Our campus is almost its own self-sufficient community. With the amount of resources we have on campus, it is easy to restrict oneself within the boundaries of the cozy “Lawrence Bubble,” never even wandering past the now-empty Harmony Café. Despite the temptation to stay on campus, especially during the winter, walking farther than ten minutes away can broaden your perspective of Appleton and life beyond Lawrence University.
Like Lawrence, the Fox Cities have a culture of their own. There are festivities that community members get excited about participating in such as the Appleton Holiday Parade, the Appleton Farmers Market, Oktoberfest and other recurring events on College Ave. There are a number of museums and community spaces in the area that hold numerous events to be a part of.
Last Fall term, I interned for the Fox Cities Magazine and spent almost 15 hours each week off-campus, either in the internship’s office building or out in the community conducting interviews. During that time, many hours of which I spent updating the magazine’s online calendar of local events, I was surprised by just how many activities were occurring each day within a short distance from campus.
Spending four years at a school as small as Lawrence, it would be a disservice to remain on campus the entire time without getting to know the city. Even if Appleton is smaller than your hometown, it is still worth familiarizing yourself with its people, culture and opportunities.
Most of the people we meet and interact with on campus are between the ages of 18 and 23. When we graduate, we will have to know how to effectively interact and maintain a conversation with someone who has a routine revolving around something other than school. After all, those hiring us out of college will have experiences that go beyond taking classes and living in a dorm.
Starting a conversation with peers on campus is so easy. The majority of students on campus have been in a school setting since they were five years old and, as a community, we have a collection of go-to questions to get to know each other and avoid awkward silences. In a new environment, the first question we ask a stranger won’t be, “what dorm are you living in,” “what is your major,” or “what clubs and activities are you a part of?”
While there are different political and religious viewpoints within the Lawrence community, and members come from varied backgrounds, the majority of our student body tends toward a liberal, progressive standpoint.
The area surrounding campus may not be quite as progressive. Leaving campus, we may not find the same comforts and freedoms we have at Lawrence.

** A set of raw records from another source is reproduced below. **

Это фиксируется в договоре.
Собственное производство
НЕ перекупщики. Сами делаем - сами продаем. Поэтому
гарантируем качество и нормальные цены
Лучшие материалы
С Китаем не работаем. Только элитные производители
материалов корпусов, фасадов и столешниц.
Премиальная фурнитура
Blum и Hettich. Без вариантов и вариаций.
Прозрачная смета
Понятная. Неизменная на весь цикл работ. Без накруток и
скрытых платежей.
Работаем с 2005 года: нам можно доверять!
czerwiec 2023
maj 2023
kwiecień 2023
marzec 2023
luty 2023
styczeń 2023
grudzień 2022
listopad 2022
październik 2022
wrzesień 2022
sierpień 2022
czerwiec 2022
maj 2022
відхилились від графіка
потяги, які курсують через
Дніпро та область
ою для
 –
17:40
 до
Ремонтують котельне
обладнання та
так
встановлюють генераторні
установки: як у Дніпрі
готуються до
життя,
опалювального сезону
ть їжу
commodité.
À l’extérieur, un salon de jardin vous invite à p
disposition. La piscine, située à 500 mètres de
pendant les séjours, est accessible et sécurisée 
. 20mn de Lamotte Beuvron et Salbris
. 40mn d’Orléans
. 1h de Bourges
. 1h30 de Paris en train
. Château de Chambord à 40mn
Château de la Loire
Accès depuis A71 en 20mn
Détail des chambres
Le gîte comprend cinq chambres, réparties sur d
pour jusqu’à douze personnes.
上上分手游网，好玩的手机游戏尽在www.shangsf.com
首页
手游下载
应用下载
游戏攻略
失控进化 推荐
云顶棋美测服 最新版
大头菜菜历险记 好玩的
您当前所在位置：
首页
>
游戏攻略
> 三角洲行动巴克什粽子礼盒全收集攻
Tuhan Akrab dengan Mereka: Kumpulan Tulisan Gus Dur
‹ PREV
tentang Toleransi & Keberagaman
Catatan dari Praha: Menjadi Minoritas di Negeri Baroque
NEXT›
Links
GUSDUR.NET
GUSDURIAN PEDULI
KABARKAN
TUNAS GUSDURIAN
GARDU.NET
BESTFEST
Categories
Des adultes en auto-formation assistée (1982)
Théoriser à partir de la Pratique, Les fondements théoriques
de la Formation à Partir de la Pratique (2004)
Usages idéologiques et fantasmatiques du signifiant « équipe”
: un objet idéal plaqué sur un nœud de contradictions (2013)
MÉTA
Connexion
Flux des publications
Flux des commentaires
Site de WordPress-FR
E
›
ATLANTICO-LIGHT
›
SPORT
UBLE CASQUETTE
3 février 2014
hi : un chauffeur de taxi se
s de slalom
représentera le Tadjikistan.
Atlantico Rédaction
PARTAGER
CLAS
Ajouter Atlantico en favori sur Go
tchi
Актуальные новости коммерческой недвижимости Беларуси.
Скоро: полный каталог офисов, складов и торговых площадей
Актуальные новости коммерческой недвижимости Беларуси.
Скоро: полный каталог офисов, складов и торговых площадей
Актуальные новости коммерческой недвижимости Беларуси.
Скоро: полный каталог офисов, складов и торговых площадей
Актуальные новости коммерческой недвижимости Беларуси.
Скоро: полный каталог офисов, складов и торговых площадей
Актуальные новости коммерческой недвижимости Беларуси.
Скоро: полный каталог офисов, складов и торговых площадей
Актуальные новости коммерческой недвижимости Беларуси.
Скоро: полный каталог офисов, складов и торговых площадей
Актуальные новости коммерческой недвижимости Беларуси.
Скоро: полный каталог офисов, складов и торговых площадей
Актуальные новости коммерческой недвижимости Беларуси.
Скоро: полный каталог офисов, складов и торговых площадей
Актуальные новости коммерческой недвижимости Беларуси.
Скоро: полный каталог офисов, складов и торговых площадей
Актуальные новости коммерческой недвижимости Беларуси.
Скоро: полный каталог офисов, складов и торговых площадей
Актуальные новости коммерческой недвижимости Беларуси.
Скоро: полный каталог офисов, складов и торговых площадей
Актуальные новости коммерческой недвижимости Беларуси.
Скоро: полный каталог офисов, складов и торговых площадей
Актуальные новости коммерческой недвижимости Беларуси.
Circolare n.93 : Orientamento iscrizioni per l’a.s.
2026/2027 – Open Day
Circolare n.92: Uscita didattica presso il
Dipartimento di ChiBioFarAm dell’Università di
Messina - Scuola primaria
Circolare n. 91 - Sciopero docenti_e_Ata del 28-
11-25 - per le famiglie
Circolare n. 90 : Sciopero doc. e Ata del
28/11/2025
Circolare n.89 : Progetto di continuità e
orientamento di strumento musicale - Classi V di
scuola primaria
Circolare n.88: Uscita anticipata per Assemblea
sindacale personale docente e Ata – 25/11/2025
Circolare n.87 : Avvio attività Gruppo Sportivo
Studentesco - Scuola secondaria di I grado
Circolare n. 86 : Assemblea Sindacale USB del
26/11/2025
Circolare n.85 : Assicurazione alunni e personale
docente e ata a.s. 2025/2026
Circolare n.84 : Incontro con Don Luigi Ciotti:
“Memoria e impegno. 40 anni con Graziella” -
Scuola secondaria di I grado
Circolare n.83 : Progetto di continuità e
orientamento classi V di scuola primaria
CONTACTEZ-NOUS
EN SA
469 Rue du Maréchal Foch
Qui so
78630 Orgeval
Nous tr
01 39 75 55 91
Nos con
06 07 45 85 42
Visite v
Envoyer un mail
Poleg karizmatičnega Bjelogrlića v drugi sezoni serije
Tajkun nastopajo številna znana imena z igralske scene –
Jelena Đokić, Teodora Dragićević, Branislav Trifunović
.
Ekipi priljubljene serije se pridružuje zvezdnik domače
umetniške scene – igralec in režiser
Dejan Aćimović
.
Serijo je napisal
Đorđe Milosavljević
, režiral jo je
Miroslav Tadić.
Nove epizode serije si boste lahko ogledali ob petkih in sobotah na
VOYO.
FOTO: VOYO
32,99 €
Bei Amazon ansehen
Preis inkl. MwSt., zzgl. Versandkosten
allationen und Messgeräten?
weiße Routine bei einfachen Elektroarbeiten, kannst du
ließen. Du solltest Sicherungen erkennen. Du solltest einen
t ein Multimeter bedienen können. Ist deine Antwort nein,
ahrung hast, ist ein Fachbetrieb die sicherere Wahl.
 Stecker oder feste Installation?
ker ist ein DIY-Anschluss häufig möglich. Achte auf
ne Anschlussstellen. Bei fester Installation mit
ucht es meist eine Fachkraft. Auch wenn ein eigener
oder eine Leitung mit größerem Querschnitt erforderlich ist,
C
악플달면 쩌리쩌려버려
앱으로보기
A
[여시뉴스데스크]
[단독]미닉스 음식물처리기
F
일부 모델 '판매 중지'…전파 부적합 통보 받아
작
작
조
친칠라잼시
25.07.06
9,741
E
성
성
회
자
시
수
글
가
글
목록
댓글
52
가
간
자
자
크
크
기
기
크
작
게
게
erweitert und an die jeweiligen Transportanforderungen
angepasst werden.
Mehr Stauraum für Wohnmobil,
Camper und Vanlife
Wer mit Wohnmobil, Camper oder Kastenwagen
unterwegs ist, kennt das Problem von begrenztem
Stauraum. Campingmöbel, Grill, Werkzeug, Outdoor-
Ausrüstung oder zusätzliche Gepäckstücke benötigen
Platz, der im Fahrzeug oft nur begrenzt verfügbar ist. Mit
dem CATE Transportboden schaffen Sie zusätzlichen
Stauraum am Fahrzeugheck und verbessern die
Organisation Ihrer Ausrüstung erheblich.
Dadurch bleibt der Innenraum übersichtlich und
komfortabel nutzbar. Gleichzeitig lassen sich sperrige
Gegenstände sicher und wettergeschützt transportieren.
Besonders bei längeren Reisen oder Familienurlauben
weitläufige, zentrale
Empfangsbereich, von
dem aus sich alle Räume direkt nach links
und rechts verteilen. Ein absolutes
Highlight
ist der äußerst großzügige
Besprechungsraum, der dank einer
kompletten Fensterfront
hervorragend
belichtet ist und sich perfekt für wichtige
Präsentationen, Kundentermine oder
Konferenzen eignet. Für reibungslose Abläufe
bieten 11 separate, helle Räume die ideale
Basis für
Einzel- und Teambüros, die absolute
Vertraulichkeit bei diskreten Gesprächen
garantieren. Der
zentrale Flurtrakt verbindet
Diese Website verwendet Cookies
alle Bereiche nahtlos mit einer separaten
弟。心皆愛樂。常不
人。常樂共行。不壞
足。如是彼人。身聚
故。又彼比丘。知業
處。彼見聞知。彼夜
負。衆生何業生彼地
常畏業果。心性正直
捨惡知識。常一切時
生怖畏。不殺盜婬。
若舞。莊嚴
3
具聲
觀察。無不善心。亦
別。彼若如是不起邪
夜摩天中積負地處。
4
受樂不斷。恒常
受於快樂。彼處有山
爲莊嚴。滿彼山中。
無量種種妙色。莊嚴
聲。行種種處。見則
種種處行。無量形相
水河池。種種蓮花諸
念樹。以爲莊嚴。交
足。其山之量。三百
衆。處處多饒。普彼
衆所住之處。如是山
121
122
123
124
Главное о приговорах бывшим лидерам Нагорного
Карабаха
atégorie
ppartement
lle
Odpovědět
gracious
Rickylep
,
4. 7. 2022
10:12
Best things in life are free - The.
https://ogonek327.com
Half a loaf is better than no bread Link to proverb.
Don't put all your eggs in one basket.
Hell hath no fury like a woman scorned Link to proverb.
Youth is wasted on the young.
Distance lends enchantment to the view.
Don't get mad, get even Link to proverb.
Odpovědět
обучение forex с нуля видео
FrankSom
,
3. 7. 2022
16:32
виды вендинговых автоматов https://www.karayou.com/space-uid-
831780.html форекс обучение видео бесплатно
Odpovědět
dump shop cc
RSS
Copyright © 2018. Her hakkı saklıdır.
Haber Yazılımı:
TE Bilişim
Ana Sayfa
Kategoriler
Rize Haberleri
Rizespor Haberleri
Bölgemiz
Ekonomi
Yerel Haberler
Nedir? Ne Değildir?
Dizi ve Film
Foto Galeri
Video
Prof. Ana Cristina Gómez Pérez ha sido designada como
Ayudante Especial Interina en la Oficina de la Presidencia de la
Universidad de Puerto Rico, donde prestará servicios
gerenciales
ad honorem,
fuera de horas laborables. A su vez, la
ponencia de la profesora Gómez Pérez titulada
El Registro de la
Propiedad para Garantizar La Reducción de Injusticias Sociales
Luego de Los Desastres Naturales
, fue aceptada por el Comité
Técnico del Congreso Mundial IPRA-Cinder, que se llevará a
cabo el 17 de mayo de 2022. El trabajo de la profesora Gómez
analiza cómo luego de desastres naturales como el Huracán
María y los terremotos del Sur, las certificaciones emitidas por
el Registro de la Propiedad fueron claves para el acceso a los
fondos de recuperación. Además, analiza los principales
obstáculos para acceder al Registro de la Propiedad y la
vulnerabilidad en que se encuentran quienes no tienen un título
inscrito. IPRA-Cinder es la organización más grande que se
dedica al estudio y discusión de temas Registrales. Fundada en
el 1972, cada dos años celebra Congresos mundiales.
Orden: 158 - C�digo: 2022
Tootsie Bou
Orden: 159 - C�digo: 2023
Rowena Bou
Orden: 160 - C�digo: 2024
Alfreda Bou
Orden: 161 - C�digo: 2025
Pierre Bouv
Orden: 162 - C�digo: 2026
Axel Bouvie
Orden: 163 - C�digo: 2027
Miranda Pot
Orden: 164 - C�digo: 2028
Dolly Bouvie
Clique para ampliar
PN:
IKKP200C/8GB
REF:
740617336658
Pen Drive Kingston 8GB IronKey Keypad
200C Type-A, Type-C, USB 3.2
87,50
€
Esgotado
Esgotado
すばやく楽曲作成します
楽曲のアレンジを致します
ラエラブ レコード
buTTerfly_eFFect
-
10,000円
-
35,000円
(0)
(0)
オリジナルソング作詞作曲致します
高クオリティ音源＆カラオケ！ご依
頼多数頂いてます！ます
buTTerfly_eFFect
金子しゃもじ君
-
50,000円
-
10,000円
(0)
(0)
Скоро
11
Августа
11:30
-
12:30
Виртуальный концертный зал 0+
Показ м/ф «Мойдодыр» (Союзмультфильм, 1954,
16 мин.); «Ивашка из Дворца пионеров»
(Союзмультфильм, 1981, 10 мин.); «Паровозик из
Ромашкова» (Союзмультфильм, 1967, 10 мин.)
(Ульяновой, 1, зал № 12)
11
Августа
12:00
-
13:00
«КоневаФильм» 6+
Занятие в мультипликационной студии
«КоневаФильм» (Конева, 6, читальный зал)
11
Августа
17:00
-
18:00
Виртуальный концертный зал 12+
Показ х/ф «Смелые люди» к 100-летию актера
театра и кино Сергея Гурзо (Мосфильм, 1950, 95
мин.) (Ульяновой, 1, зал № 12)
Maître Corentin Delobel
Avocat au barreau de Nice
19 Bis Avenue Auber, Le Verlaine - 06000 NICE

Never before have I been a part of a community that educates and not only accepts but embraces topics such as feminism, sexual freedom, religious tolerance and exploring your interests and passions as much as Lawrence does.
Removing yourself from Lawrence’s social sphere for a while not only makes you more aware and appreciative of the open community we are a part of, but provides a chance to learn about others’ perspectives and the way these topics exist in other environments.
Getting more involved with our surrounding community creates a greater possibility for social change as well as a better understanding of the people outside of our bubble. We can all do our part in expanding conversations we have on campus to places off campus.
Next time you plan a campus event or think about what to do over the weekend, consider spending some time off campus. Whether it’s spending time studying at the Appleton Public Library, hosting an event with your student organization at a nearby coffee shop, getting an internship or volunteering for MLK day, there are worthwhile experiences to gain from stepping outside the bubble.